Your objective =>
For the string "Fukushima", find every matching line in the records and copy it.

Provided entries =>
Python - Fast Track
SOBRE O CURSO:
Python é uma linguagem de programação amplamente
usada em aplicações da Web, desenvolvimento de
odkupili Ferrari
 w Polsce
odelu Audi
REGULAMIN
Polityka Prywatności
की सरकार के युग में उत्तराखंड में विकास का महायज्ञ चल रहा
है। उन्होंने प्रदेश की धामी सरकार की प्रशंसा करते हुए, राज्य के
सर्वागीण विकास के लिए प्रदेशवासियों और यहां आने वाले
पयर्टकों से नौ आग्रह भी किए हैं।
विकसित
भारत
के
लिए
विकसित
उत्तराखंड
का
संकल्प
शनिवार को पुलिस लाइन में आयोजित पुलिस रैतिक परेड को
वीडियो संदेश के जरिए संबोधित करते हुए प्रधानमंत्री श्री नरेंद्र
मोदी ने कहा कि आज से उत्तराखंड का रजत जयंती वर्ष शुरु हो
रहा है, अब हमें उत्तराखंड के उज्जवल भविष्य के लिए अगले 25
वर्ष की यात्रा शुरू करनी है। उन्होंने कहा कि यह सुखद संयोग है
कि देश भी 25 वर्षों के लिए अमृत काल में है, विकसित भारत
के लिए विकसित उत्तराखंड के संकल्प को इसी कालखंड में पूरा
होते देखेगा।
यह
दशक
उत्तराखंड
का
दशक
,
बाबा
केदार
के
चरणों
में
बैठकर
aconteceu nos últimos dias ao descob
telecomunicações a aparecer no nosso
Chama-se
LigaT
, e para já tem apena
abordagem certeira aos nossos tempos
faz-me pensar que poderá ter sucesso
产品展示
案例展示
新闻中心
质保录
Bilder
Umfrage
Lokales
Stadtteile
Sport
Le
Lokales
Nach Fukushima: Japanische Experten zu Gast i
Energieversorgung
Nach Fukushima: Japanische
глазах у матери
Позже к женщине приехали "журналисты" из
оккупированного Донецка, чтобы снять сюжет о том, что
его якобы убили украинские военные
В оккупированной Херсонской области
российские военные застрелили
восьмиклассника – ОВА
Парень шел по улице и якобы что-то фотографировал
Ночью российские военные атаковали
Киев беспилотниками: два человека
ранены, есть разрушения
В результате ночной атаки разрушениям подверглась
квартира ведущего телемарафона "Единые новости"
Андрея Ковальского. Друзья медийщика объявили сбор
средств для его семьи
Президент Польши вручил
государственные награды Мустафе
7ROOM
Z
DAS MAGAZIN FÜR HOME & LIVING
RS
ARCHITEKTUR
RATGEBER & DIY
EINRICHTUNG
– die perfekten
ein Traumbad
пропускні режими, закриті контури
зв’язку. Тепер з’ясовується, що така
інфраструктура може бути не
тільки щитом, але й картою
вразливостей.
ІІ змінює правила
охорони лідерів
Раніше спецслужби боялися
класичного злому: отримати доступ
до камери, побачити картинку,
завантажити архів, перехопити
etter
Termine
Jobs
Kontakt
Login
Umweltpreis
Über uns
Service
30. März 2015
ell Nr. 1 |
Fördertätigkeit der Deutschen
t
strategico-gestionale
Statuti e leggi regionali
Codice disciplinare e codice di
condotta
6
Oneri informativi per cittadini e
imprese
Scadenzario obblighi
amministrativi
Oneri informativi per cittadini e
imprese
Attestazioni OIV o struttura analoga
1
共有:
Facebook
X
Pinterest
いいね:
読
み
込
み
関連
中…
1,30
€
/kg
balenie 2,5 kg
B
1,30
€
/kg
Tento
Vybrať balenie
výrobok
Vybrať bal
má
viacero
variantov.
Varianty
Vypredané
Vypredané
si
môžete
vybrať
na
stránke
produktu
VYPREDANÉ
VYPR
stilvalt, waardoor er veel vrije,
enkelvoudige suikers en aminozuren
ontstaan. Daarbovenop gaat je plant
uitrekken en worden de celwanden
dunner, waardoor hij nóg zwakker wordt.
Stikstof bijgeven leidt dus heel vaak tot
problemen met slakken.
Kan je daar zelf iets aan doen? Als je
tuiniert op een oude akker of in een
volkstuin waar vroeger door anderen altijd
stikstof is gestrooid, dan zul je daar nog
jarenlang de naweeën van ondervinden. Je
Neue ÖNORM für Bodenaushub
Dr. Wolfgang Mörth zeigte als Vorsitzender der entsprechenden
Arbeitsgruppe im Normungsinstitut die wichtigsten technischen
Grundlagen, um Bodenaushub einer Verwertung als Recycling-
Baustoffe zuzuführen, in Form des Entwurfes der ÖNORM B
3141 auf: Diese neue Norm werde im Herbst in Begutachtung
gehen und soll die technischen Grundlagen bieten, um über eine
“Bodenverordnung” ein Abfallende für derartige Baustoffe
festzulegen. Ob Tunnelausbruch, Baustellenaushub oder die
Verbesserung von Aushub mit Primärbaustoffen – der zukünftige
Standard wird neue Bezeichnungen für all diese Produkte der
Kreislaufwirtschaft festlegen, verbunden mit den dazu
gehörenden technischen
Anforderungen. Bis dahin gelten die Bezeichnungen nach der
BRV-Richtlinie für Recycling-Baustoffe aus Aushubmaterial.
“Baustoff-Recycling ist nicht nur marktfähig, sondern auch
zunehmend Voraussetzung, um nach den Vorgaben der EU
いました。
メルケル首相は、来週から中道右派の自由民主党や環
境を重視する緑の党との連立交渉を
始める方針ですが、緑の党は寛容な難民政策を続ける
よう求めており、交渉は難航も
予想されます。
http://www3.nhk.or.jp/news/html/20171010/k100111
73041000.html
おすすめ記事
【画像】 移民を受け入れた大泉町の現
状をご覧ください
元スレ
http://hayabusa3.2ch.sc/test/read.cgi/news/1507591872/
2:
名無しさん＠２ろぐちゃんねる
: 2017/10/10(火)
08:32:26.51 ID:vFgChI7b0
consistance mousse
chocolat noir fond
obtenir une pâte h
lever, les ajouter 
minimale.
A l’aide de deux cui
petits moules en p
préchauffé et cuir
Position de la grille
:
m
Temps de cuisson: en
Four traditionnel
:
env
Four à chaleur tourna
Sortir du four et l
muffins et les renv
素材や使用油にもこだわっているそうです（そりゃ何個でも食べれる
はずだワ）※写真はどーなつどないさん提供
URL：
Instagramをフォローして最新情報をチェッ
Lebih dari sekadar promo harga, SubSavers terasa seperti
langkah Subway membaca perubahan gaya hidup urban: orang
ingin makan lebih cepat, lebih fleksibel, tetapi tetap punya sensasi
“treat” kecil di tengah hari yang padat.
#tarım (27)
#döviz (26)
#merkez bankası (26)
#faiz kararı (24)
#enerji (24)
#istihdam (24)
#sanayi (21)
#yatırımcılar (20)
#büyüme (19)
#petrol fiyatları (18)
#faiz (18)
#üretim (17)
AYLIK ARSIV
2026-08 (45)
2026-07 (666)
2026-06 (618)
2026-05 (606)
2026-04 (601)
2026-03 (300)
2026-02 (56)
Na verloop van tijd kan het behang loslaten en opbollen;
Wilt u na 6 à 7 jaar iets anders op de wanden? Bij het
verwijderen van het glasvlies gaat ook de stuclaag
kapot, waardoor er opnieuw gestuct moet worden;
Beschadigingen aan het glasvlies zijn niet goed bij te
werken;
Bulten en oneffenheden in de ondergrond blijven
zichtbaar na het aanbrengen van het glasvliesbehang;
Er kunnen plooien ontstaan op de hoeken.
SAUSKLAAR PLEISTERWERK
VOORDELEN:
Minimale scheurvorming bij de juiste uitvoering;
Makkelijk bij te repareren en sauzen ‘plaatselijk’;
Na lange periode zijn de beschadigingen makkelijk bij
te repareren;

Task solution =>
Nach Fukushima: Japanische Experten zu Gast i
Nach Fukushima: Japanische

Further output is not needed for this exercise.